2.2Exercise of Right of First Refusal. LMFA may exercise its right and option described in Section 2.1 above by delivering to Symbiont, within thirty (30) days after delivery of the Offer Notice (for purposes of this Section 2, the “Acceptance Period”), a written notice accepting the offer described in the Offer Notice upon materially the same terms described in the Offer Notice (an “Acceptance Notice”). Upon the timely delivery of an Acceptance Notice, LMFA and Symbiont shall in good faith work to promptly negotiate, execute, and deliver definitive agreements for the applicable Deemed Liquidation Event within one hundred twenty (120) days of receipt of the Acceptance Notice, with such definitive agreements containing materially the same terms and conditions as the Third-Party Offer plus such other terms and conditions as are customary in transactions of such type or otherwise agreed to by the parties.
2.3Permitted Transfers after Acceptance Period. If LMFA does not deliver to Symbiont an Acceptance Notice during the Acceptance Period, then Symbiont may complete the Deemed Liquidation Event with the Third-Party Offeror upon the same terms set forth in the Third-Party Offer and Offer Notice, but only if the definitive agreement with respect to the Deemed Liquidation Event is executed during the ninety (90) day period following the expiration of the Acceptance Period. If the definitive agreement with respect to such Deemed Liquidation Event is not executed during such ninety (90) day period, then the provisions of this Section 2 (including Sections 2.1 and 2.2 thereof) shall once again apply to any proposed Deemed Liquidation Event thereafter.
2.4Expiration of Right of First Refusal. The rights of LMFA under this Section 2 shall expire on the first (1st) anniversary of the date of this Agreement, provided that LMFA shall have the rights hereunder with respect to any Third-Party Offer received by Symbiont before the first (1st) anniversary of the date of this Agreement.
2.5Exclusion. For the avoidance of doubt, the right of first refusal set forth in this Section 2 shall not apply to a sale of Symbiont equity interests in connection with a bona fide financing to raise working capital for Symbiont which does not result in a Deemed Liquidation Event.

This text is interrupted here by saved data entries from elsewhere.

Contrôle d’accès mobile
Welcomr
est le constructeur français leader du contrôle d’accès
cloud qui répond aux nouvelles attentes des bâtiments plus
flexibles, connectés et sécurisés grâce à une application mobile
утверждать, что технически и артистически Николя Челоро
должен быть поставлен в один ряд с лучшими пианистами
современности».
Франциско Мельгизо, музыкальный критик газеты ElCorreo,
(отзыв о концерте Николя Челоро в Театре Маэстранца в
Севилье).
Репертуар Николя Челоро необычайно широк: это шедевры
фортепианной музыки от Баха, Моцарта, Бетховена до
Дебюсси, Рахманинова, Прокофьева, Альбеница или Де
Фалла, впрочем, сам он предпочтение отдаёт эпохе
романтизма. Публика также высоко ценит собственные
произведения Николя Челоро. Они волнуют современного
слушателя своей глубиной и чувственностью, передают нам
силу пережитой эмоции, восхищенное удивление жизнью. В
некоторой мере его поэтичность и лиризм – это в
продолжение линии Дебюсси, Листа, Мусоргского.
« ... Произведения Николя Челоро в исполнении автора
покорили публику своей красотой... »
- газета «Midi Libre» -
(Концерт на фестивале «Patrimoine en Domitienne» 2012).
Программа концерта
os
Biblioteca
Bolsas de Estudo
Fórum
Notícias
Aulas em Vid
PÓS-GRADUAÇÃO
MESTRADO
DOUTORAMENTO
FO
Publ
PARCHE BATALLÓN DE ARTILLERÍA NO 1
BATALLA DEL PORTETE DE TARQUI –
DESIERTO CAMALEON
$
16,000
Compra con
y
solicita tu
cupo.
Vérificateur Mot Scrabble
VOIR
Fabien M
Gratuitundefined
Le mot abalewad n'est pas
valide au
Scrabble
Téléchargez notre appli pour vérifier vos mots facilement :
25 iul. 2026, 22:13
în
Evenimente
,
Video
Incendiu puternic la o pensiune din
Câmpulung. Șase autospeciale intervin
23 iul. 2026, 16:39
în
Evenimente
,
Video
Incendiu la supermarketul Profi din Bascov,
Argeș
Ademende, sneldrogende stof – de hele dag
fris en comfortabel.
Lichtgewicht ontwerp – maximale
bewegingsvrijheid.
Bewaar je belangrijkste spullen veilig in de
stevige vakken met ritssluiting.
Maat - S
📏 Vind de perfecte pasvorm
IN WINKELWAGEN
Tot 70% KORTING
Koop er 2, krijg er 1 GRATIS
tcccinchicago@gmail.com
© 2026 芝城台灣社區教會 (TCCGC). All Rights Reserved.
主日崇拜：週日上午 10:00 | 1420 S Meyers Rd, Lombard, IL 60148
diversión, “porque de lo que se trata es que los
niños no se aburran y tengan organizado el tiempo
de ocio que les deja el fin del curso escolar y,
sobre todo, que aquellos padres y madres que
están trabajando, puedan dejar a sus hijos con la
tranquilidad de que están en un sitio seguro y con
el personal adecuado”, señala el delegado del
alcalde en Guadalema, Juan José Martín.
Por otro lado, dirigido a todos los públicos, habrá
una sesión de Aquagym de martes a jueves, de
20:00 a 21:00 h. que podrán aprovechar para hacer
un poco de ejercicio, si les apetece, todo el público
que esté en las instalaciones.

Section 3.SECURED LOAN AND REORGANIZATION
3.1Potential Third-Party Loan. LMFA acknowledges that, as of the date of this Agreement, Symbiont is negotiating a proposed secured loan on terms previously communicated to LMFA (the “Third-Party Loan”). As a condition to closing of the Third-Party Loan (the “Loan Closing”), the applicable lender may require that Symbiont undergo a corporate reorganization under which a holding will be formed to hold all of the equity interest in Symbiont (the “Corporate Reorganization”).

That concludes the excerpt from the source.